Thorsten Streubel: "Das Wesen der Zeit"
Zeit und Bewusstsein bei Augustinus, Kant und Husserl
Entwicklung und Ausarbeitung des
Zeitbegriffs durch drei große Philosophen
Die Zeit und das
Zeiterleben sind nur scheinbar alltägliche Phänomene. Beim Versuch, ihnen auf
den Grund zu gehen, begegnet man unterschiedlichen und vor allem verschieden
gewichteten Definitionen von Zeit.
Thorsten Streubel untersucht die
Erkenntnisse dreier großer Philosophen hinsichtlich der Zeit: Augustinus, Kant
und Husserl.
Im einleitenden Kapitel geht es zunächst vor allem um
Wesenserkenntnis, denn die Dinge und Begriffe erschließen sich uns über ihre
Eigenschaften, und um Wahrnehmung, ohne die wir uns mit dem Wesen der Dinge gar
nicht befassen könnten. Der zweite Teil, betitelt "Das Wesen der Zeit", nähert
sich der Qualität dessen, was wir unter Zeit verstehen, zunächst über
Aristoteles an (der vor allem erkannte, dass sich Zeit über Veränderungen
definiert und diese Veränderungen messbar sind).

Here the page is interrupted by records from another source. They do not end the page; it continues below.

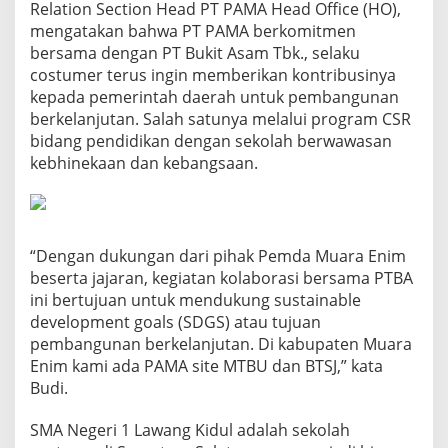
Relation Section Head PT PAMA Head Office (HO),
mengatakan bahwa PT PAMA berkomitmen
bersama dengan PT Bukit Asam Tbk., selaku
costumer terus ingin memberikan kontribusinya
kepada pemerintah daerah untuk pembangunan
berkelanjutan. Salah satunya melalui program CSR
bidang pendidikan dengan sekolah berwawasan
kebhinekaan dan kebangsaan.
“Dengan dukungan dari pihak Pemda Muara Enim
beserta jajaran, kegiatan kolaborasi bersama PTBA
ini bertujuan untuk mendukung sustainable
development goals (SDGS) atau tujuan
pembangunan berkelanjutan. Di kabupaten Muara
Enim kami ada PAMA site MTBU dan BTSJ,” kata
Budi.
SMA Negeri 1 Lawang Kidul adalah sekolah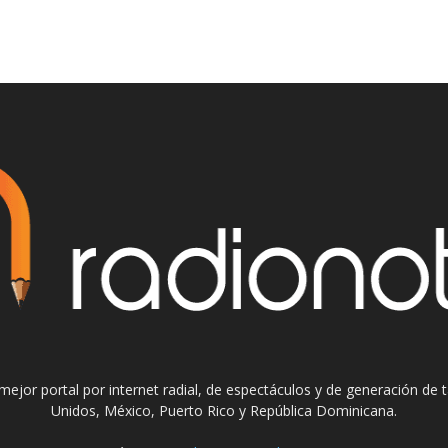
el mejor portal por internet radial, de espectáculos y de generación de
Unidos, México, Puerto Rico y República Dominicana.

Augustinus hingegen sieht Gott
als Urheber der Zeit, der selbst außerhalb der Zeit steht, und gibt der Zeit
einen Ort, die Geistseele des Menschen. Augustinus befasst sich auch intensiv
mit dem Begriff der Ewigkeit als stehender Gegenwart.
Das zweite Kapitel,
"Kant: Die Identität von Zeit und Bewusstsein", zeigt unter anderem auf, dass
Raum und Zeit subjektiv wahrgenommen werden, weil das Verhältnis von Anschauung
und Angeschautem jenem von Form und Geformten entspricht. Da sie
Anschauungsformen von Erscheinungen, aber auch deren immanente Strukturen sind,
müssen sie folglich Anschauung und Angeschautes zugleich sein. Über einige
logische Zwischenschritte gelangt Kant zu der Aussage, "in der Zeit zu sein"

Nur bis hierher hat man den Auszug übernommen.